In late August, for four years in a row now, a sprawling campground in the normally quiet town of Leeuwarden transforms into a psychedelic music and dance utopia, attracting New Age and psy-trance lovers from 86 countries around the world.
The event organizers still need to work on some of the logistics — in particular, finding easier ways for people to get their camping gear in and out of the festival. Once you’re in, however, it’s 5 days of being surrounded by a lot of very happy, peaceful people and enjoying some spectacular sounds.
The Holographic Universe
This year’s festival theme was “The Holographic Universe.” And although the description may sound a bit too “woo woo” for some, there are physicists who have theorized that the universe is a hologram that can be shaped by our consciousness. This year’s lectures, films, and workshops focused on that theme and the understanding that everything is interconnected—people, plants, animals, and nature. Not a bad thing in a world that is feeling increasingly disconnected.
Music As a Journey Into Higher Consciousness
A total of 91 musical performers were scheduled to play during the festival, many of whom were top-notch. CBL, however, was a cut above the rest. Considering their music a synthesis of technology and nature, Johannes Hedberg and Daniel Segerstad have created music as close to the sound of expanded consciousness as ever I’ve heard.Their music reflects their concern for our fragile planet, and is frequently an exploration of our relationship with both it and the larger universe. Johannes was on his own this year, as Daniel was home in Sweden awaiting the imminent birth of his daughter.

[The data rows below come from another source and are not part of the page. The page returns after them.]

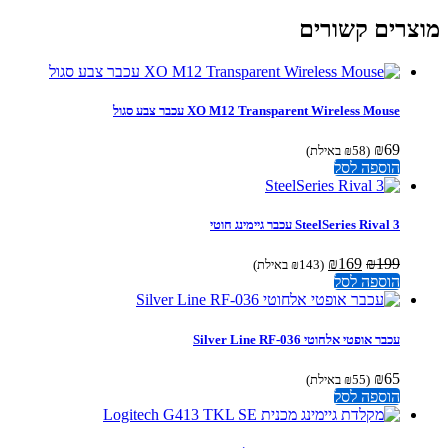
צרים קשורים
XO M12 Transparent Wireless Mouse עכבר צבע סגול
₪
69
(
58
₪
באילת)
הוספה לסל
SteelSeries Rival 3 עכבר גיימינג חוטי
המחיר
המחיר
₪
169
₪
199
(
143
₪
באילת)
המקורי
הנוכחי
הוספה לסל
היה:
הוא:
₪169.
₪199.
עכבר אופטי אלחוטי Silver Line RF-036
₪
65
(
55
₪
באילת)
הוספה לסל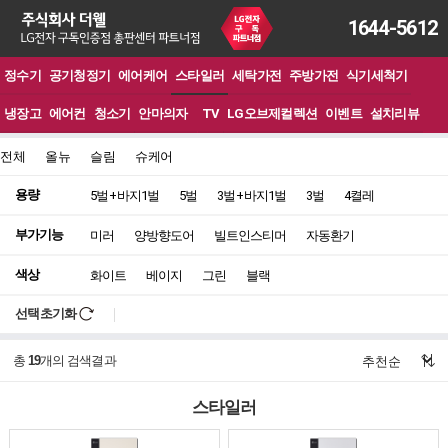
1644-5612
정수기
공기청정기
에어케어
스타일러
세탁가전
주방가전
식기세척기
냉장고
에어컨
청소기
안마의자
TV
LG오브제컬렉션
이벤트
설치리뷰
전체
올뉴
슬림
슈케어
용량
5벌 + 바지1벌
5벌
3벌 + 바지1벌
3벌
4켤레
부가기능
미러
양방향도어
빌트인스티머
자동환기
색상
화이트
베이지
그린
블랙
선택초기화
총
19
개의 검색결과
스타일러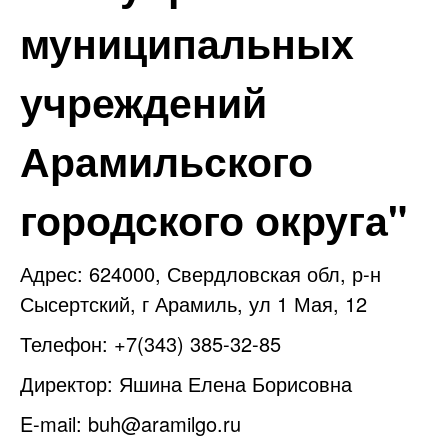
муниципальных
учреждений
Арамильского
городского округа"
Адрес: 624000, Свердловская обл, р-н
Сысертский, г Арамиль, ул 1 Мая, 12
Телефон: +7(343) 385-32-85
Директор: Яшина Елена Борисовна
E-mail:
buh@aramilgo.ru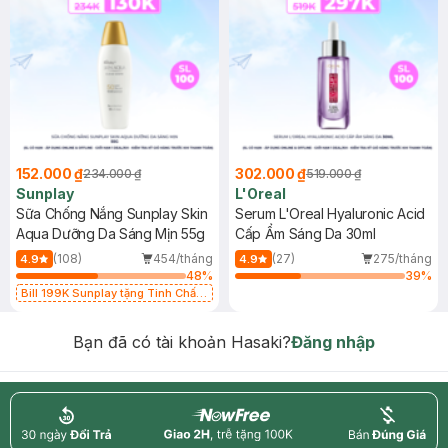
152.000 ₫
302.000 ₫
234.000 ₫
519.000 ₫
Sunplay
L'Oreal
Sữa Chống Nắng Sunplay Skin
Serum L'Oreal Hyaluronic Acid
Aqua Dưỡng Da Sáng Mịn 55g
Cấp Ẩm Sáng Da 30ml
(108)
454/tháng
(27)
275/tháng
4.9
4.9
48
%
39
%
Bill 199K Sunplay tặng Tinh Chất
Chống Nắng 7g trị giá 30K (SL có
hạn)
Bạn đã có tài khoản Hasaki?
Đăng nhập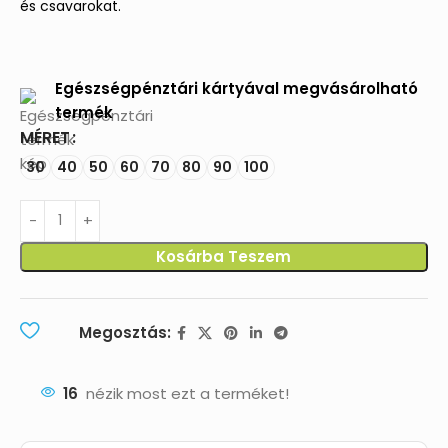
és csavarokat.
Egészségpénztári kártyával megvásárolható
termék
MÉRET
30
40
50
60
70
80
90
100
Kosárba Teszem
Megosztás:
16
nézik most ezt a terméket!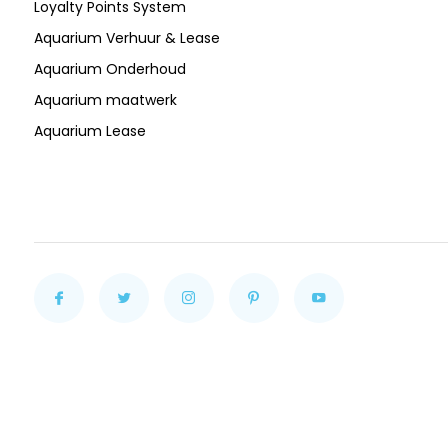
Loyalty Points System
Aquarium Verhuur & Lease
Aquarium Onderhoud
Aquarium maatwerk
Aquarium Lease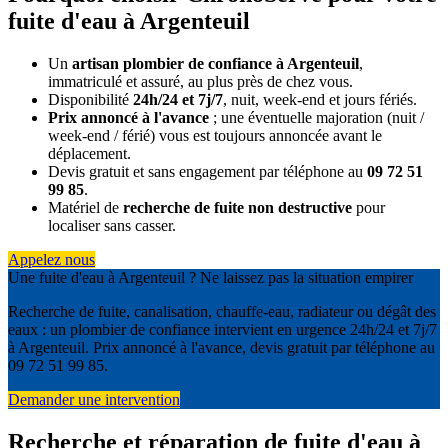
fuite d'eau à Argenteuil
Un
artisan plombier de confiance à Argenteuil
,
immatriculé et assuré, au plus près de chez vous.
Disponibilité
24h/24 et 7j/7
, nuit, week-end et jours fériés.
Prix annoncé à l'avance
; une éventuelle majoration (nuit /
week-end / férié) vous est toujours annoncée avant le
déplacement.
Devis gratuit et sans engagement par téléphone au
09 72 51
99 85
.
Matériel de
recherche de fuite non destructive
pour
localiser sans casser.
Appelez nous
Une fuite d'eau à Argenteuil ? Ne laissez pas la situation empirer
Recherche de fuite, canalisation, chauffe-eau, radiateur ou dégât des
eaux : un plombier de confiance intervient en urgence 24h/24 et 7j/7
à Argenteuil. Prix annoncé à l'avance, devis gratuit par téléphone au
09 72 51 99 85.
Demander une intervention
Recherche et réparation de fuite d'eau à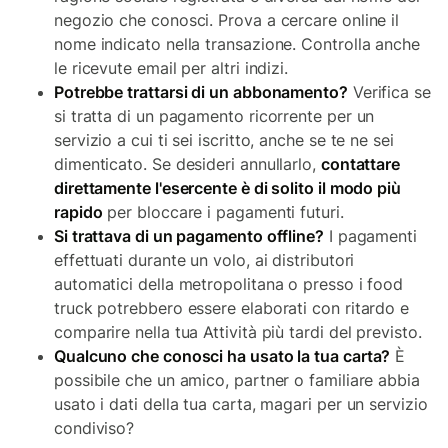
negozio che conosci. Prova a cercare online il
nome indicato nella transazione. Controlla anche
le ricevute email per altri indizi.
Potrebbe trattarsi di un abbonamento?
Verifica se
si tratta di un pagamento ricorrente per un
servizio a cui ti sei iscritto, anche se te ne sei
dimenticato. Se desideri annullarlo,
contattare
direttamente l'esercente è di solito il modo più
rapido
per bloccare i pagamenti futuri.
Si trattava di un pagamento offline?
I pagamenti
effettuati durante un volo, ai distributori
automatici della metropolitana o presso i food
truck potrebbero essere elaborati con ritardo e
comparire nella tua Attività più tardi del previsto.
Qualcuno che conosci ha usato la tua carta?
È
possibile che un amico, partner o familiare abbia
usato i dati della tua carta, magari per un servizio
condiviso?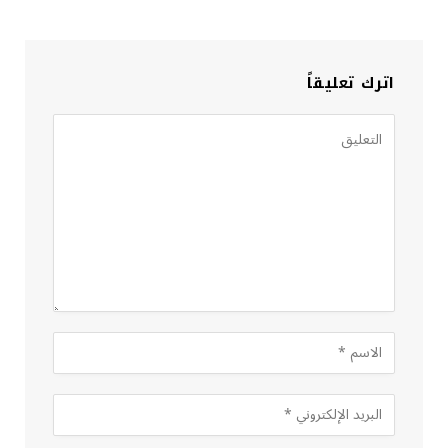
اترك تعليقاً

Not only were we treated to what has probably become their signature tune, Photosynthesis (“What about the forests?”), and other perennial favorites like Interloper, we also had the rare opportunity to hear a few of the amazing new tracks destined for their upcoming album. During the first half of the set, many could be seen meditating to CBL’s more chilled-out tracks like RCA(+), eyes closed as they sat or stood facing the setting sun. Then Johannes stepped up the beat, and it was hard to find an empty spot on the dance floor.
From Meditation to Mushrooms
There were plenty of non-music-related activities, too. Various teepees were set up on the “Sacred Island” where one could take a yoga class, meditate, participate in a hoop workshop, learn the didgeridoo, or have a massage while the echoes of music from the chillout stage wafted over the lake.
Given it was a psy-trance festival, after all, there were also plenty of opportunities to sample various psychedelic substances, most available at the Repelsteeltje Smartshop located in the market area. They sold everything from weed to magic truffles in multiple varieties to peyote cactuses. MDMA, LSD and mushrooms were “allowed” (meaning not legal but nobody was going to hassle you about it), but GHB and ketamine were expressly forbidden. They want your experience to be an expansion of consciousness, not a trip to the ER. One thing can be said about psychedelic drugs: they generally make for a lot of happy people.
The energy at Psy-Fi is remarkable for a crowd that large. People were smiling and laughing, helping each other out, were incredibly polite, and for the most part left the site amazingly clean. Any remaining trash was taken care of by the 70-strong volunteer cleanup crew. They even gave out portable ashtrays so the site was not littered with cigarette butts.
For an outdoor festival, the food was top-notch. There was a wide choice of world cuisines, most at very reasonable prices, and good quality. We wanted to try the insects one vendor was offering, but sadly never got around to it. There were choices for both carnivores and vegans alike.
What still needs considerable improvement, however, is how the camping is set up. No parking (or even stopping) was allowed anywhere around the campsite after the first couple of days. So if you were one of the unlucky ones arriving on Friday intending to camp for the weekend, you were instructed to park in town, where they had shuttle buses to ferry people to and from the festival. Not a problem if all you have is a large backpack, but for those with a car full of camping equipment, this is not a feasible option.
If it’s the town of Leeuwarden that does not allow cars to even stop to drop off equipment, then perhaps the event needs to be moved elsewhere. There are plenty of scenic camping spots in the Netherlands. What I can advise is that if you decide to go, either arrive early in the week so you can park your car on your campsite, or bring only that which you can carry comfortably in a large backpack.
All in all, it was a delightful festival, and given the depressing news we seem to hear on a daily basis, we left feeling like the world was just a little bit better than it seems.